DATASET CONTENT:
▼

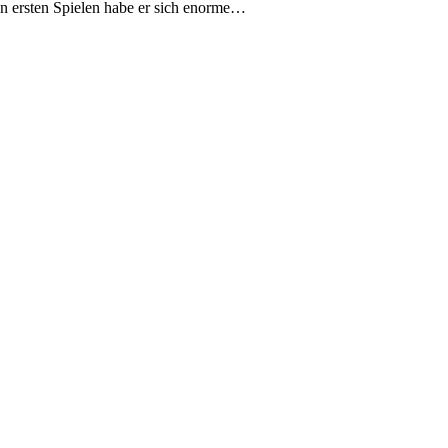
en ersten Spielen habe er sich enorme…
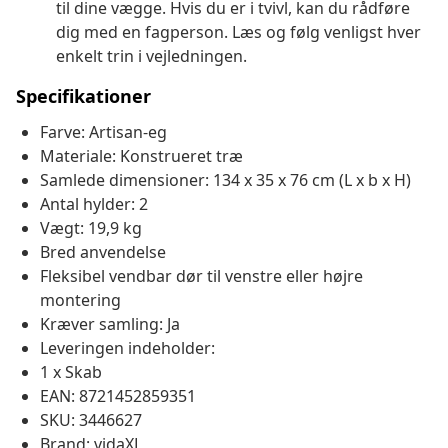
til dine vægge. Hvis du er i tvivl, kan du rådføre
dig med en fagperson. Læs og følg venligst hver
enkelt trin i vejledningen.
Specifikationer
Farve: Artisan-eg
Materiale: Konstrueret træ
Samlede dimensioner: 134 x 35 x 76 cm (L x b x H)
Antal hylder: 2
Vægt: 19,9 kg
Bred anvendelse
Fleksibel vendbar dør til venstre eller højre
montering
Kræver samling: Ja
Leveringen indeholder:
1 x Skab
EAN: 8721452859351
SKU: 3446627
Brand: vidaXL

▲

WORK ORDER: Write the listing out again in full and unchanged, minus any pictures.

RESULT OF THIS TASK:
en ersten Spielen habe er sich enorme…
til dine vægge. Hvis du er i tvivl, kan du rådføre
dig med en fagperson. Læs og følg venligst hver
enkelt trin i vejledningen.
Specifikationer
Farve: Artisan-eg
Materiale: Konstrueret træ
Samlede dimensioner: 134 x 35 x 76 cm (L x b x H)
Antal hylder: 2
Vægt: 19,9 kg
Bred anvendelse
Fleksibel vendbar dør til venstre eller højre
montering
Kræver samling: Ja
Leveringen indeholder:
1 x Skab
EAN: 8721452859351
SKU: 3446627
Brand: vidaXL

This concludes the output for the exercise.